Latest ‘Trek’ perfectly melds old and new


The latest installment of the “Star Trek” franchise is a perfect combination of the old and new. Director J.J. Abrams (Creator of TV’s Lost) truly goes where no one has gone before, recasting the classic crew of the Starship Enterprise and focusing on the early years.

Fortunately, Abrams had the foresight to realize that while he wanted to introduce Star Trek to a new audience, he still needed to acknowledge its longtime fan base and not ignore what came before. He pulls this off beautifully and will likely coax diehard fans into embracing this new crew with the familiar names.

Thanks to the magic of science fiction, the classic cast’s Leonard Nimoy’s participation in the film neither hinders the earlier incarnation of his character (played by Zachary Quinto of TV’s Heroes) nor pales his own portrayal of the iconic character.

The rest of the cast also shines. Chris Pine is excellent as the early Kirk. The new spin put on familiar touchstones in the life of the famous Captain are played out in a way that is fresh, but not inconsistent with the original canon. One scene that longtime fans will enjoy is the Kirk solution to the Kobayashi Maru, a training exercise that is supposed to be a no-win scenario yet Kirk handily beats it.

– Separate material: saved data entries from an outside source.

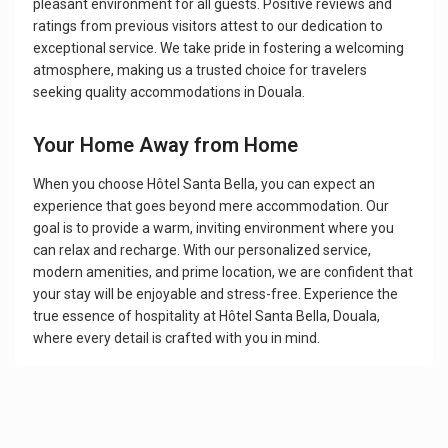
pleasant environment for all guests. Positive reviews and
ratings from previous visitors attest to our dedication to
exceptional service. We take pride in fostering a welcoming
atmosphere, making us a trusted choice for travelers
seeking quality accommodations in Douala.
Your Home Away from Home
When you choose Hôtel Santa Bella, you can expect an
experience that goes beyond mere accommodation. Our
goal is to provide a warm, inviting environment where you
can relax and recharge. With our personalized service,
modern amenities, and prime location, we are confident that
your stay will be enjoyable and stress-free. Experience the
true essence of hospitality at Hôtel Santa Bella, Douala,
where every detail is crafted with you in mind.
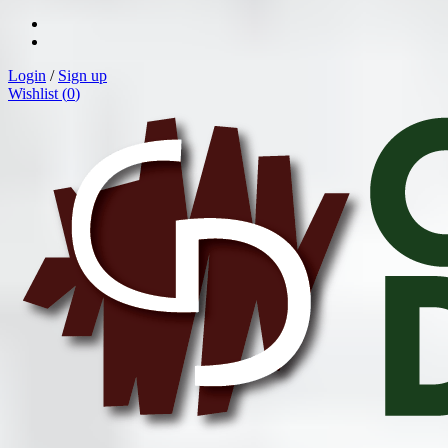
Login
/
Sign up
Wishlist (
0
)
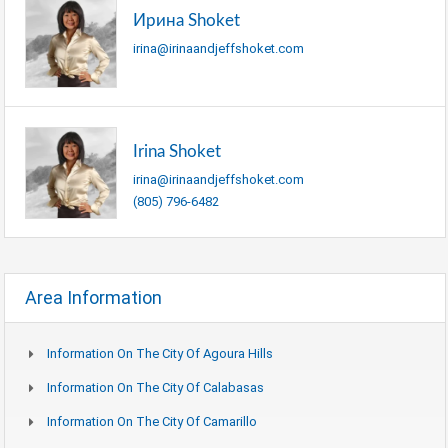
Ирина Shoket
irina@irinaandjeffshoket.com
Irina Shoket
irina@irinaandjeffshoket.com
(805) 796-6482
Area Information
Information On The City Of Agoura Hills
Information On The City Of Calabasas
Information On The City Of Camarillo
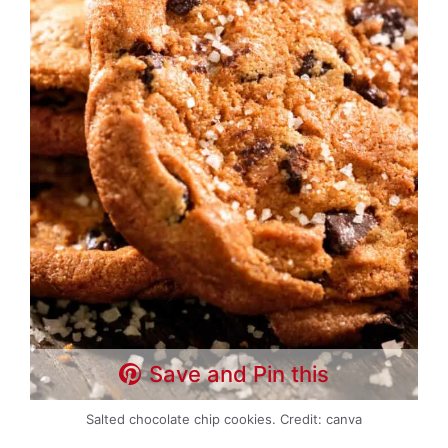
Save and Pin this
Salted chocolate chip cookies. Credit: canva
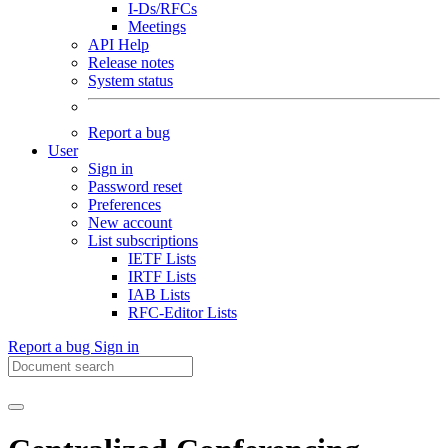
I-Ds/RFCs
Meetings
API Help
Release notes
System status
Report a bug
User
Sign in
Password reset
Preferences
New account
List subscriptions
IETF Lists
IRTF Lists
IAB Lists
RFC-Editor Lists
Report a bug
Sign in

Simon Pegg is worthy successor to the late James Doohan, although Pegg is sadly underused in this film. John Cho, Zoe Saldana, Karl Urban, and Anton Yelchin each turn in excellent performances as Sulu, Uhura, McCoy and Chekov, respectively, though Yelchin’s Russian accent comes across as a bit too exaggerated. And the late Majel Barrett Roddenbery, widow of Star Trek creator Gene Roddenberry, delivers her final work as the familiar voice of the Enterprise computer (and Rodenberrys are honored in the final credits of the film).

In addition to the Kobayashi Maru exercise, one of the many references to Star Trek fandom of particular interest St. Louis audiences is Admiral Archer, which is a direct reference to the most recent TV incarnation of the franchise, Star Trek: Enterprise, featuring St. Louis native Scott Bakula. This and other references keep the film relevant to the loyal fan base, but they are low-key enough so as to not confuse those seeing a Trek movie for the first time.

All in all, this movie is the perfect example of how to keep a cultural icon alive and relevant in this ever changing world. And once again, Star Trek succeeds in its mission of going where no one has gone before.

Star Trek opens in St. Louis on Friday, May 8.